1

I have a rather weird question but I don't really know how to put it or where to start looking from.

My question is not about "embedding" a text file (we already have at compile time) - that is too obvious.

My question is if (and how) I could let's say "package" an existing (created by C) binary with a text file and generate a new... working binary with access to that file.

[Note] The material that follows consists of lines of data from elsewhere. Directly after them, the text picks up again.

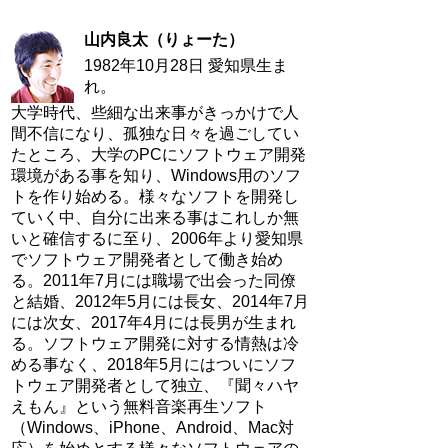
山内良太（りょーた）
1982年10月28日 愛知県生ま
れ。
大学時代、些細な出来事がきっかけで人
間不信になり、孤独な日々を過ごしてい
たところ、大学のPCにソフトウェア開発
環境がある事を知り、Windows用のソフ
トを作り始める。様々なソフトを開発し
ていく中、自分に出来る事はこれしか無
いと確信するに至り、2006年より愛知県
でソフトウェア開発者として働き始め
る。2011年7月には職場で出会った同僚
と結婚、2012年5月には長女、2014年7月
には次女、2017年4月には長男が生まれ
る。ソフトウェア開発に対する情熱は冷
める事なく、2018年5月にはついにソフ
トウェア開発者として独立、『聞々ハヤ
えもん』という無料音楽再生ソフト
（Windows、iPhone、Android、Mac対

I'm a Mac user. I know that could work with an .app package and all that. But that's still not what I want. I want to be able to "tweak" an existing binary, add some (accessible - how?) additional text data to it, and the binary remaining absolutely functional.

Is that even possible?

P.S. The only serious tool I've looked into is bsdiff and bspatch but I'm not really sure it's what I'm looking for.

Dr.Kameleon
  • 22,532
  • 20
  • 115
  • 223
  • 1
    Can you clarify what you mean by "accessible?" Like are you expecting a filesystem explorer like Finder to recognize it as a text file? Or you just mean you could run a separate tool to extract the text file later and you don't care what that tool is? Do you care about cryptographic signing of the binary? – Jon Reeves May 13 '21 at 16:04
  • @JonReeves I mean I have to somehow be able to access this a posteriori added information/text from within the compiled binary. – Dr.Kameleon May 13 '21 at 21:01
  • Got it, thanks for the clarification. The answer to your question is definitely "yes", but it's complicated, and platform dependent. I can provide a barebones answer but it will just give you a start. – Jon Reeves May 13 '21 at 21:24

1 Answers1

1

You can definitely do this, but the exact procedure is going to be different for every platform, with a few commonalities. Your tool of choice here is probably going to be llvm_objcopy.

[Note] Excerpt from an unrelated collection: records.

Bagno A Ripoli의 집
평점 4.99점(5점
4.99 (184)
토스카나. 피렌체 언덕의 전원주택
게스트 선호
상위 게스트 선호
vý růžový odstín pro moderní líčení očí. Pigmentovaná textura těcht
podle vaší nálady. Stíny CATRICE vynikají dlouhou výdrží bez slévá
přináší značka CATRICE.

At a high level, you will create a special segment or section in the binary (or both as in the case of MachO) containing the data you want, and then you'll have to parse your own executable to retrieve it. Since you said you're on a Mac, we can start there as an example.

Create the dumbest possible test program as a starting point:

test.c

#include <stdio.h>

int main(int argc, char **argv)
{
    printf("I'm a binary!\n");
    return 0;
}

Compile and run it:

prompt$ clang -o test test.c
prompt$ ./test
I'm a binary

Now create a text file hello.txt and put some text in it:

Hello world!

You can embed this into the MachO file with llvm-objcopy

llvm-objcopy --add-section __MAGIC,__magic_section=hello.txt test test

Then check that it still runs:

prompt$ ./test
I'm a binary!

You can verify that the section has been added using otool -l, you can also run strings on the binary, and you should see your text:

prompt$ strings ./test
I'm a binary!
Hello world!

Now you have to be able to retrieve this data. If you were compiling everything in a priori, it would be easy since the linker would make symbols for you marking the start and end of the __magic_section section that you added.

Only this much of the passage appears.